Starring as Django is Jamie oxx, who in my eyes is always fantastic in every role. As a character, Django starts off as quite a scared and timid man after everything he has been through. He’s a man who has lost not only his wife but also the better life he had before. Meeting Dr. Schultz gives Django a second chance and an opportunity to make things right. In this film, Foxx has taken on a role really hard to play and one which takes a whole lot of emotion and determination to pull it off. Over the course of the film, Django becomes a much stronger and more confident character which really suits Foxx well. I thought his performance was outstanding throughout and he coped extremely well with everything he had to do in this role.

Dr. Schultz, played by Christopher Waltz gives the film most of its comedy, for the first half of the film anyway. Waltz plays a funny and likeable German man who likes to make the most of his heritage. I loved this character so much because for the most part, he was very serious about his job as a bounty hunter but he Waltz managed to pull off every single comedic line with enthusiasm and conviction. The lines were also not over done so they came across as very natural which is all down to Waltz’s acting ability.

Other cast members and characters worth a mention are Leonardo DiCaprio and Samuel L. Jackson. DiCaprio plays plantation owner Calvin Candie, who is full of himself and very cocky. DiCaprio gets the personality of this character exactly right and to the point where he becomes quite creepy at times. This character is supposed to be the big bad guy of the film but I found him to be more than that. Candie is a complex and complicated character with much more to him than you would think at first. Then there is Samuel L. Jackson, playing Stephen. Stephen is Candie’s right hand man pretty much but also a slave. I know my sister didn’t even recognise who was playing this part until someone told her who it was – he’s that good. Stephen brings in a bit of a twist on racism in this film as he is often spitting out racist comments himself even though he is a black slave in the same boat as many others.

Speaking of racism, it has been said by some that this is the most racist film made in a long time. However, Django Unchained is a film about black slaves in the late nineteenth century so I didn’t really expect anything different. Tarantino shows racism and slavery in a way that I can’t think has been done before. If you know Tarantino’s films, you know that he always tells things like it is and isn’t scared of being a bit controversial.

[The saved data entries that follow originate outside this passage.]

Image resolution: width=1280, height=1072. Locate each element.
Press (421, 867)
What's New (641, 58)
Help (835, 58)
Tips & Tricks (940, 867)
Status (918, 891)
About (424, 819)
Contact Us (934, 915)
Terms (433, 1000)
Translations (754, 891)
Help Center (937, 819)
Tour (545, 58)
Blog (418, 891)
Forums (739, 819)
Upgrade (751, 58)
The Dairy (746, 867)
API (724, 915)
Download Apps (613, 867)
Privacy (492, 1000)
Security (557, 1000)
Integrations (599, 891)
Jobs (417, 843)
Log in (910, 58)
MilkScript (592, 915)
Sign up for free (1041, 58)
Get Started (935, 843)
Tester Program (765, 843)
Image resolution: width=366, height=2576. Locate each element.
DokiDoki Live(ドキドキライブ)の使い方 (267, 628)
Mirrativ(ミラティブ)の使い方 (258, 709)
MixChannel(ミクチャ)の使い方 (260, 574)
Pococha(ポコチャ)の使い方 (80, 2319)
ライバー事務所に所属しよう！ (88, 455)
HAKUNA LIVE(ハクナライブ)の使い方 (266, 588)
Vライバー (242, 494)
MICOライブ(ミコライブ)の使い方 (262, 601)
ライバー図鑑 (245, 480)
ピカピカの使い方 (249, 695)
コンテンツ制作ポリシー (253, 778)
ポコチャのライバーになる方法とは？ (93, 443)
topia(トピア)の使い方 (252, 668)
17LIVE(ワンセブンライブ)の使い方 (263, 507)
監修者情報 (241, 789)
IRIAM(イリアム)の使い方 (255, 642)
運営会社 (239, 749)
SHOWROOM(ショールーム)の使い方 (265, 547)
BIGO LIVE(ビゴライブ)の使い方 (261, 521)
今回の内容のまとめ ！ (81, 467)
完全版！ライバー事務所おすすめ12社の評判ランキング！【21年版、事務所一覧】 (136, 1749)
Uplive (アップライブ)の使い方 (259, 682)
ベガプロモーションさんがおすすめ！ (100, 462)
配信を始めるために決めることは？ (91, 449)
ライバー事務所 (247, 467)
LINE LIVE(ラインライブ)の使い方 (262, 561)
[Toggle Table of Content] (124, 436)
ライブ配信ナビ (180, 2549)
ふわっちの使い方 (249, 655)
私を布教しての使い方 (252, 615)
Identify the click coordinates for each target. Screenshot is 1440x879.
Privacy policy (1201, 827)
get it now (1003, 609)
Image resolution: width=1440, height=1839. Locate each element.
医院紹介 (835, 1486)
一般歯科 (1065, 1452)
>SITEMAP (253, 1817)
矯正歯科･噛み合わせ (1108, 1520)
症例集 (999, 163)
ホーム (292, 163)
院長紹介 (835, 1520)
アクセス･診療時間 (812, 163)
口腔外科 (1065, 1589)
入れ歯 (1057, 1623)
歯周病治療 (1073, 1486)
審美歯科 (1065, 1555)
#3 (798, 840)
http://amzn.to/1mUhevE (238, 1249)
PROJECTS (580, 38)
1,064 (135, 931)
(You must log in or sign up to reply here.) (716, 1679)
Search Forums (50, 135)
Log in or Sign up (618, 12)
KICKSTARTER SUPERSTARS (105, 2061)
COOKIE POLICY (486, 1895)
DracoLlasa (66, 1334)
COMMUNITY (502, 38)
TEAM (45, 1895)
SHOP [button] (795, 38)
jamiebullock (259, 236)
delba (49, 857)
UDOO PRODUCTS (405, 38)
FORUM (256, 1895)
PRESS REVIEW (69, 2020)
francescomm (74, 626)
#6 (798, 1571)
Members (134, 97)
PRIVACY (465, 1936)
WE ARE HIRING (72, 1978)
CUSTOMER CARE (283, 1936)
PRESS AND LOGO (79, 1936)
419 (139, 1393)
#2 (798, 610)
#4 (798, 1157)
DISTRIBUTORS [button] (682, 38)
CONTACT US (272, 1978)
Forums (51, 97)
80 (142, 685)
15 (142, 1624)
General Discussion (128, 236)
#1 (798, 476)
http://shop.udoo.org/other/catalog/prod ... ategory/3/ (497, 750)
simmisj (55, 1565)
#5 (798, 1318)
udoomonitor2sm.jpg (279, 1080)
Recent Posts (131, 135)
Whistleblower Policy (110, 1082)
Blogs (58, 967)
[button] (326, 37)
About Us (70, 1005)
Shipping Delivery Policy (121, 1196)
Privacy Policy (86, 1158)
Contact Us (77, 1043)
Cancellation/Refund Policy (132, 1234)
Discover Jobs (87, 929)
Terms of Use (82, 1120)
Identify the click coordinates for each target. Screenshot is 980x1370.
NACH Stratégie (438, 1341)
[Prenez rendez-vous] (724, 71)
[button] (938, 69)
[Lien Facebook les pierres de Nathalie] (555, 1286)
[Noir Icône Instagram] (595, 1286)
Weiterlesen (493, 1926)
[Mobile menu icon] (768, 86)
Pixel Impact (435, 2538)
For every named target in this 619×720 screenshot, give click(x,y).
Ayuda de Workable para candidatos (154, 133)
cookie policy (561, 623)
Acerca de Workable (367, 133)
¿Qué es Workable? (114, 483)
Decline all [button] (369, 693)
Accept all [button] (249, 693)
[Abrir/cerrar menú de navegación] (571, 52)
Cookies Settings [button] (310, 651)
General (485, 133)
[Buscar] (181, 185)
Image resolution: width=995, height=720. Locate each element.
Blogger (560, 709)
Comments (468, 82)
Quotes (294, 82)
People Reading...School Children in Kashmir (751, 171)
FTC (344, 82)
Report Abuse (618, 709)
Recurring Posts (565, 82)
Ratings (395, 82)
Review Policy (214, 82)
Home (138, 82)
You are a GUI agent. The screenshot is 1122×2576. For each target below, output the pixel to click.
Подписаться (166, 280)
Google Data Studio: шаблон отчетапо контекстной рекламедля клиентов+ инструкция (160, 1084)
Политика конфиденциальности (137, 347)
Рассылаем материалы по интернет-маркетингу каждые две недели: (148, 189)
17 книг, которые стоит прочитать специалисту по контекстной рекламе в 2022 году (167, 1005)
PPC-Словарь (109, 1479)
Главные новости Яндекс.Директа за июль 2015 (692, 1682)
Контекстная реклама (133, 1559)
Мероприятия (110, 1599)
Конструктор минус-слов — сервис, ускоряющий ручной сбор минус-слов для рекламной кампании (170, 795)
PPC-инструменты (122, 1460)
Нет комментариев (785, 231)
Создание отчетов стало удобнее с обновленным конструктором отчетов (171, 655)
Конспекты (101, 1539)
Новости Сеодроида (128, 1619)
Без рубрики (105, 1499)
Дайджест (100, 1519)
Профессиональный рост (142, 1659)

He doesn’t censor anything concerning slavery and instead, is extremely truthful about how things could have been. Different sides of slavery are also shown, with differences being seen between slaves in wealthy houses and those who aren’t. I loved the plot due to how true and shocking it was at times.

In regards to blood and gore, although the film starts off with plenty, it doesn’t really stay this way. I actually thought that Django Unchained was one of Tarantino’s more reserved films because I was waiting for more blood throughout. I wouldn’t say the lack is a bad thing though and it does show that Tarantino is capable of doing other things too. This is an extremely violent film though and some scenes are quite hard to stomach so be warned.

I thoroughly enjoyed Django Unchained and will definitely be buying it on DVD.